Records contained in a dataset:
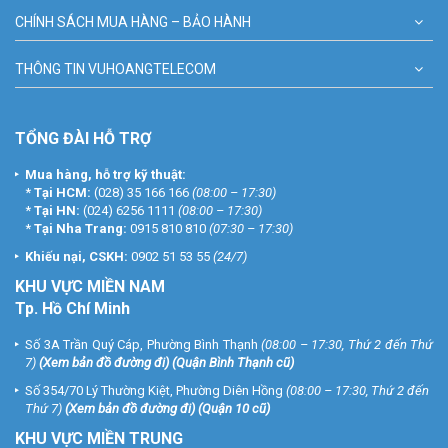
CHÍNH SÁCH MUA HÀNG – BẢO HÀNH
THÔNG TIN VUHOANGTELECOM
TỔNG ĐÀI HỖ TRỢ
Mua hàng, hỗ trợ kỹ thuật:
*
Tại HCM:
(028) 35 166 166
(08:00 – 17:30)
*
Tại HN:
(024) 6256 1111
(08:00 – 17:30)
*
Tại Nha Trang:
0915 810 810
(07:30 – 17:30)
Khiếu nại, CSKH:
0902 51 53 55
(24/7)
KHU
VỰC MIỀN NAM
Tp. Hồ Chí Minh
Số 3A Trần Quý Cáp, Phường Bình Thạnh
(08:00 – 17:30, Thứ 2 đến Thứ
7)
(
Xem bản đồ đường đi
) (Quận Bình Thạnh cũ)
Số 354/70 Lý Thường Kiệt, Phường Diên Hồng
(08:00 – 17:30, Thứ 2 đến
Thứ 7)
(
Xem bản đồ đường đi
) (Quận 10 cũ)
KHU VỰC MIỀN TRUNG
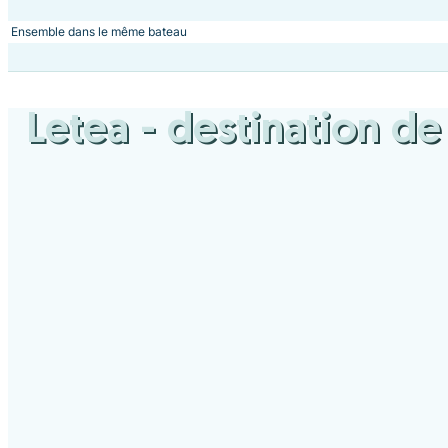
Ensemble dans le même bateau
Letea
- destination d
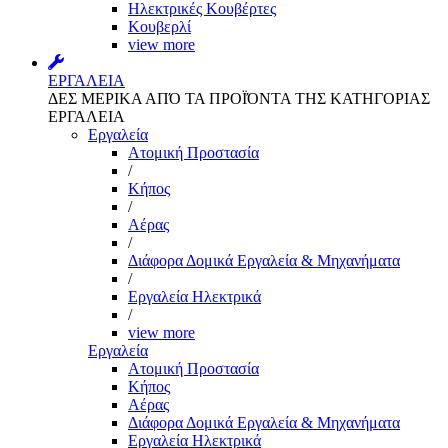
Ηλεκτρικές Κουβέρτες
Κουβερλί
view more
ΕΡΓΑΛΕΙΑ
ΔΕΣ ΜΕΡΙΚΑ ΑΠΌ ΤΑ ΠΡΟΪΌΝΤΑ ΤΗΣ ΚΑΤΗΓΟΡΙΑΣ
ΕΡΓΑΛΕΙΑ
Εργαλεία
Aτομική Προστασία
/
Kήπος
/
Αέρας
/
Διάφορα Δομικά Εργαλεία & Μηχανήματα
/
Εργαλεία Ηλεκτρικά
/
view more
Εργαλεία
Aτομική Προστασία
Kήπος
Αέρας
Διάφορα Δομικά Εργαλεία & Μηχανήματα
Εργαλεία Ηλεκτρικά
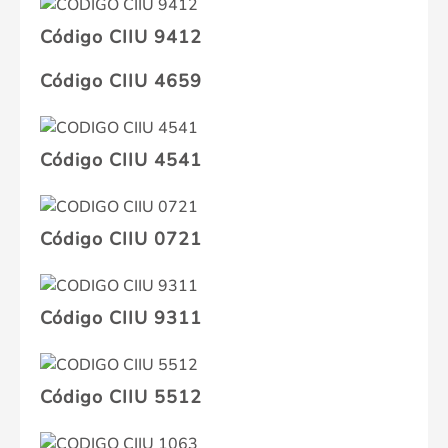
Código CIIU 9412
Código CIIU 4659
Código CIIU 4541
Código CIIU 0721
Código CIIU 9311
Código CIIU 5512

- Problem description
Output the lines, exactly: the first line of the entries above, every line after it, and the line with "Bình Thạnh cũ)" as the last. No pictures.

- Reply to the exercise
CHÍNH SÁCH MUA HÀNG – BẢO HÀNH
THÔNG TIN VUHOANGTELECOM
TỔNG ĐÀI HỖ TRỢ
Mua hàng, hỗ trợ kỹ thuật:
*
Tại HCM:
(028) 35 166 166
(08:00 – 17:30)
*
Tại HN:
(024) 6256 1111
(08:00 – 17:30)
*
Tại Nha Trang:
0915 810 810
(07:30 – 17:30)
Khiếu nại, CSKH:
0902 51 53 55
(24/7)
KHU
VỰC MIỀN NAM
Tp. Hồ Chí Minh
Số 3A Trần Quý Cáp, Phường Bình Thạnh
(08:00 – 17:30, Thứ 2 đến Thứ
7)
(
Xem bản đồ đường đi
) (Quận Bình Thạnh cũ)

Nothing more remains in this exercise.